The chatter at ESPN's upfront presentation Tuesday morning centered on Bill Simmons, conspicuously absent since ESPN president John Skipper abruptly announced Friday that he would not renew Simmons' contract.
"It was business," Skipper said in a post-upfront scrum with reporters, adding that his decision does "not detract from the appreciation I have for Bill Simmons."
Skipper added that Simmons is a "brilliant" writer and editor and delivered "tremendous value" to ESPN. He wouldn't say exactly why talks broke down, but he disclosed that the impasse was about "more than money."
And he admitted that reports that Simmons found out that his career at ESPN was ending when the New York Times tweeted its story about the network deciding not to renew his contract are correct.
Skipper would not comment on whether the network's lawyers are now negotiating an exit agreement with Simmons.
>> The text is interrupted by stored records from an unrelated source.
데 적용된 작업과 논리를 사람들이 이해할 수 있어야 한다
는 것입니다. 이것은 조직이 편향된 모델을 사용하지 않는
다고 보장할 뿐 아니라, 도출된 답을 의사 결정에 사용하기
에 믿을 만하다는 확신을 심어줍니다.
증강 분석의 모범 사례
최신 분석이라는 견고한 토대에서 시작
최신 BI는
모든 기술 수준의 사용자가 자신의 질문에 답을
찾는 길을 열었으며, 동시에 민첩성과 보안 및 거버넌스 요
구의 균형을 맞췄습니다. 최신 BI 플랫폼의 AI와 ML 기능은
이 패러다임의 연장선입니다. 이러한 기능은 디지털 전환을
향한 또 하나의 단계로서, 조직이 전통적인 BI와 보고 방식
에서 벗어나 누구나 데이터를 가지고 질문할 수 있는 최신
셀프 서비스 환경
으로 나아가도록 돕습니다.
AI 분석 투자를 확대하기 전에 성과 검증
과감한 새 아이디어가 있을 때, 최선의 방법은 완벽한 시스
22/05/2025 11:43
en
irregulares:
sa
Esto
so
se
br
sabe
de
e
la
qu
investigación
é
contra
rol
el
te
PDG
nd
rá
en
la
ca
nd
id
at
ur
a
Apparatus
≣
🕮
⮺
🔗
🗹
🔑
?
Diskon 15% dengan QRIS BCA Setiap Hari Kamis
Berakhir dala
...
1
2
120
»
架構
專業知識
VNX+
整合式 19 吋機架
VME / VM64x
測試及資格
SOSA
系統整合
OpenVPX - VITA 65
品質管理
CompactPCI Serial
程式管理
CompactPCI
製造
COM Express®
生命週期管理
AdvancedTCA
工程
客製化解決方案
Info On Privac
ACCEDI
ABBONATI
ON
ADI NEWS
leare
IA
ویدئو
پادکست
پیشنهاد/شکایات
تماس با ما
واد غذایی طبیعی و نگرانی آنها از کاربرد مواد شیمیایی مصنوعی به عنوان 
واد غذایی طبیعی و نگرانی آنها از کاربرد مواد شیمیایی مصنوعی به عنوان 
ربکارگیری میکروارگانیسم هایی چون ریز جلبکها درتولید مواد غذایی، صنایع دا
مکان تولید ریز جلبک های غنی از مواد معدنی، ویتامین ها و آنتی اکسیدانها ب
But he asserted: "All is cordial."
Simmons has had a successful, memorable and rocky 14-plus-year tenure at ESPN, where he built digital power house Grantland and also was integral to the network's critically praised 30 for 30 documentary franchise.
At a network chock a block with provocative voices, Simmons was the loudest. He was unafraid to criticize the sports world's most powerful, including NFL commissioner Roger Goodell. A profane tirade agsinst Goodell last September on Grantland podcast The B.S. Report earned Simmons a three-week suspension, without pay. And last week on Dan Patrick's radio show, Simmons took another swipe at Goodell saying the commissioner lacked the "testicular fortitude" to impose a punishment on the New England Patriots for deflating footballs. Goodell suspended Patriots quarterback Tom Brady for four games next season. Brady is appealing the suspension.
Simmons has always been close to Skipper, who was a reliable defender even before Skipper took over as president of ESPN in 2011 from the more buttoned up George Bodenheimer. But sources say their relationship has frayed in recent months. Still, Skipper's surprise announcement left Simmons "reeling," a source close to Simmons told The Hollywood Reporter. In fact, the day before his interview with The Times, Skipper had a business call with Simmons' agent James Dixon, never betraying that anything was amiss.
It's unclear what Simmons will do next. Simmons' strengths hew toward blogging, writing and social media rather than broadcasting or color analysis. So his next move is likely to be in the digital arena, though a television component would not be unusual. Simmons has maintained a friendship with former ESPN executive Jamie Horowitz, who next week takes over as head of programming for Fox Sports 1 and Fox Sports 2. Turner Sports also is focused on its digital assets, which include Bleacher Report.
Simmons has remained quiet on social media. His $5 million contract extends until the fall and likely has a nondisparagement clause. So he's unlikely to unburden himself publicly until his lawyers are finished negotiating an exit agreement with ESPN.